▸ Task prompt
Copy each line of the records below that has "gebruiken" in it.

□ □ □

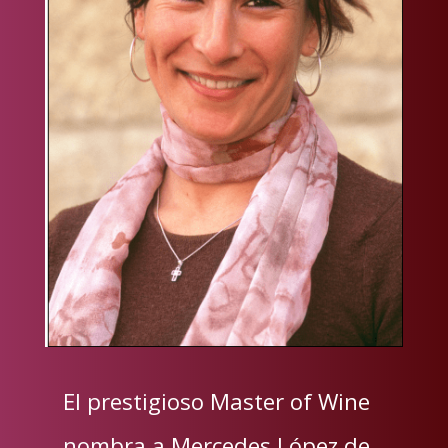
El prestigioso Master of Wine
nombra a Mercedes López de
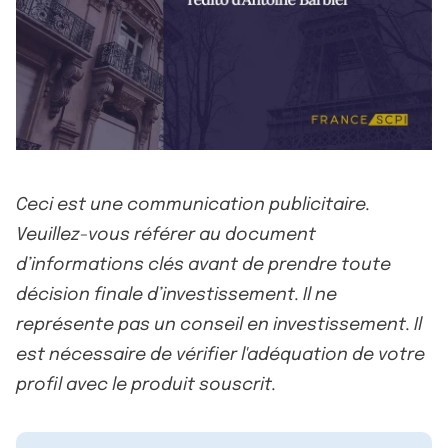
Ceci est une communication publicitaire.
Veuillez-vous référer au document
d’informations clés avant de prendre toute
décision finale d’investissement. Il ne
représente pas un conseil en investissement. Il
est nécessaire de vérifier l'adéquation de votre
profil avec le produit souscrit.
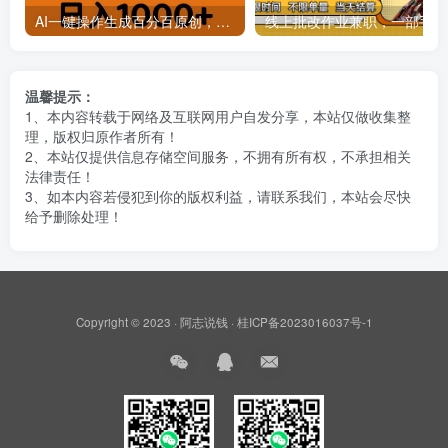
AI一键操作生成百分百原创，揭秘情感聊天记录视频，当下视频号爆火新赛道
线上批
温馨提示：
1、本内容转载于网络及互联网用户自发分享，本站仅做收集整
理，版权归原作者所有！
2、本站仅提供信息存储空间服务，不拥有所有权，不承担相关
法律责任！
3、如本内容若侵犯到你的版权利益，请联系我们，本站会尽快
给予删除处理！
Copyright © 2023 ·
阿志说钱
·
桂ICP备2023016037号-1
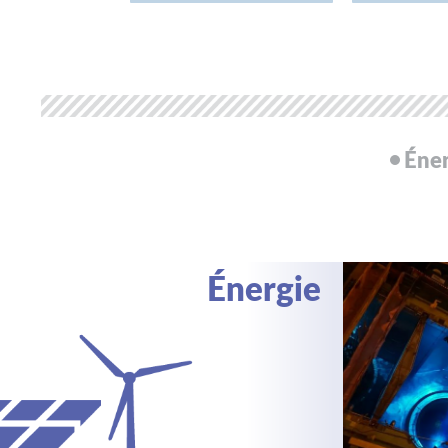
Éne
Énergie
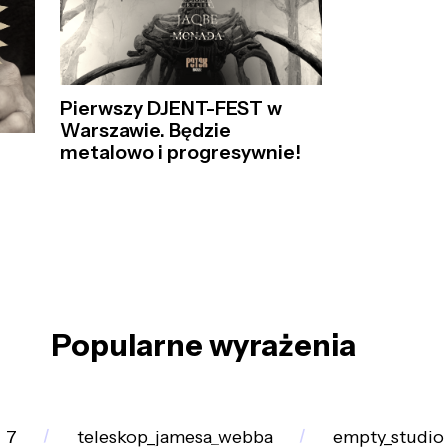
Pierwszy DJENT-FEST w
Warszawie. Będzie
metalowo i progresywnie!
Popularne wyrażenia
_7
teleskop_jamesa_webba
empty_studio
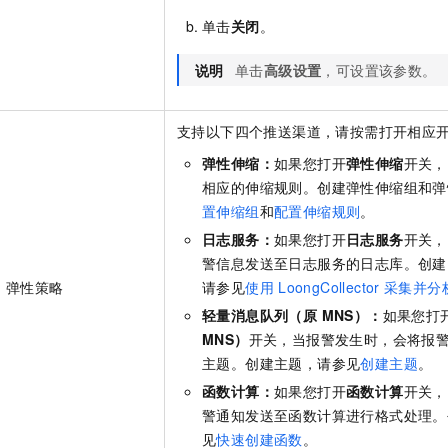
单击
关闭
。
说明
单击
高级设置
，可设置该参数。
支持以下四个推送渠道，请按需打开相应
弹性伸缩：
如果您打开
弹性伸缩
开关，
相应的伸缩规则。创建弹性伸缩组和弹
置伸缩组
和
配置伸缩规则
。
日志服务：
如果您打开
日志服务
开关，
警信息发送至日志服务的日志库。创建
弹性策略
请参见
使用
LoongCollector
采集并分
轻量消息队列（原 MNS）：
如果您打
MNS）
开关，当报警发生时，会将报
主题。创建主题，请参见
创建主题
。
函数计算：
如果您打开
函数计算
开关，
警通知发送至函数计算进行格式处理。
见
快速创建函数
。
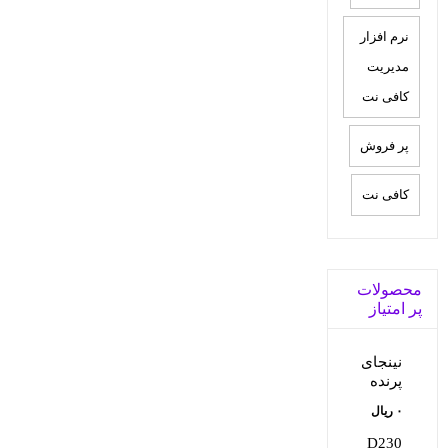
نرم افزار
مدیریت
کافی نت
پر فروش
کافی نت
محصولات
پر امتیاز
نینجای
پرنده
۰
ریال
D230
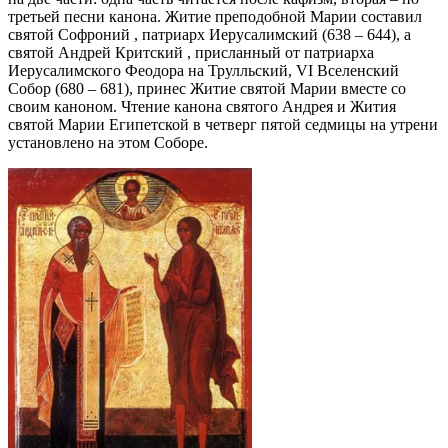
третьей песни канона. Житие преподобной Марии составил
святой Софроний , патриарх Иерусалимский (638 – 644), а
святой Андрей Критский , присланный от патриарха
Иерусалимского Феодора на Трулльский, VI Вселенский
Собор (680 – 681), принес Житие святой Марии вместе со
своим каноном. Чтение канона святого Андрея и Жития
святой Марии Египетской в четверг пятой седмицы на утрени
установлено на этом Соборе.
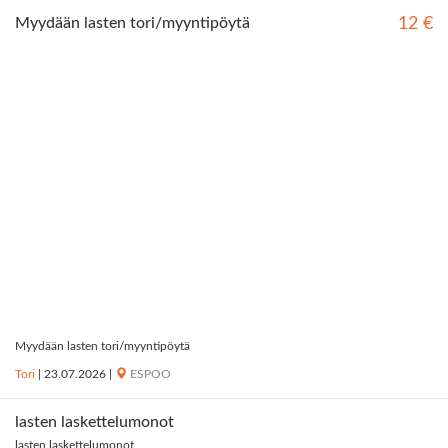
Myydään lasten tori/myyntipöytä
12 €
Myydään lasten tori/myyntipöytä
Tori
|
23.07.2026
|
ESPOO
lasten laskettelumonot
lasten laskettelumonot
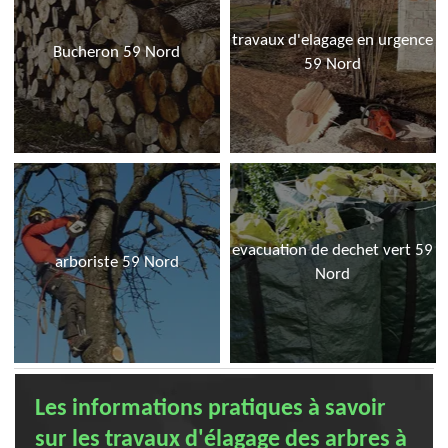
travaux d'elagage en urgence
Bucheron 59 Nord
59 Nord
evacuation de dechet vert 59
arboriste 59 Nord
Nord
Les informations pratiques à savoir
sur les travaux d'élagage des arbres à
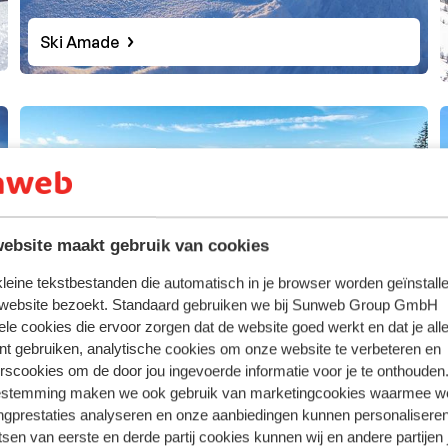
Ski Amade
ebsite maakt gebruik van cookies
 kleine tekstbestanden die automatisch in je browser worden geïnstalle
 website bezoekt. Standaard gebruiken we bij Sunweb Group GmbH
ele cookies die ervoor zorgen dat de website goed werkt en dat je alle
Wilder Kaiser Brixental
nt gebruiken, analytische cookies om onze website te verbeteren en
rscookies om de door jou ingevoerde informatie voor je te onthouden
estemming maken we ook gebruik van marketingcookies waarmee w
ngprestaties analyseren en onze aanbiedingen kunnen personalisere
tsen van eerste en derde partij cookies kunnen wij en andere partijen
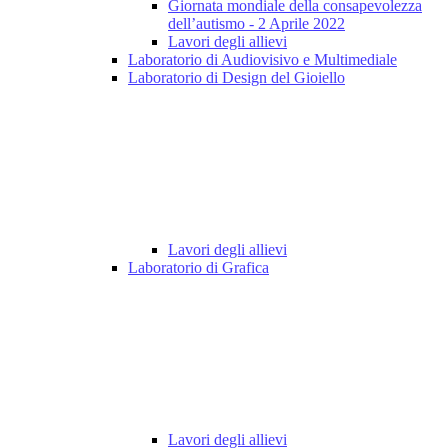
Giornata mondiale della consapevolezza
dell’autismo - 2 Aprile 2022
Lavori degli allievi
Laboratorio di Audiovisivo e Multimediale
Laboratorio di Design del Gioiello
Lavori degli allievi
Laboratorio di Grafica
Lavori degli allievi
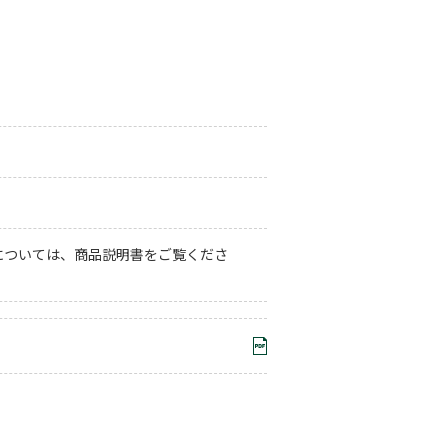
については、商品説明書をご覧くださ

□ □ □

▸ Solution to this problem
 website bezoekt. Standaard gebruiken we bij Sunweb Group GmbH
nt gebruiken, analytische cookies om onze website te verbeteren en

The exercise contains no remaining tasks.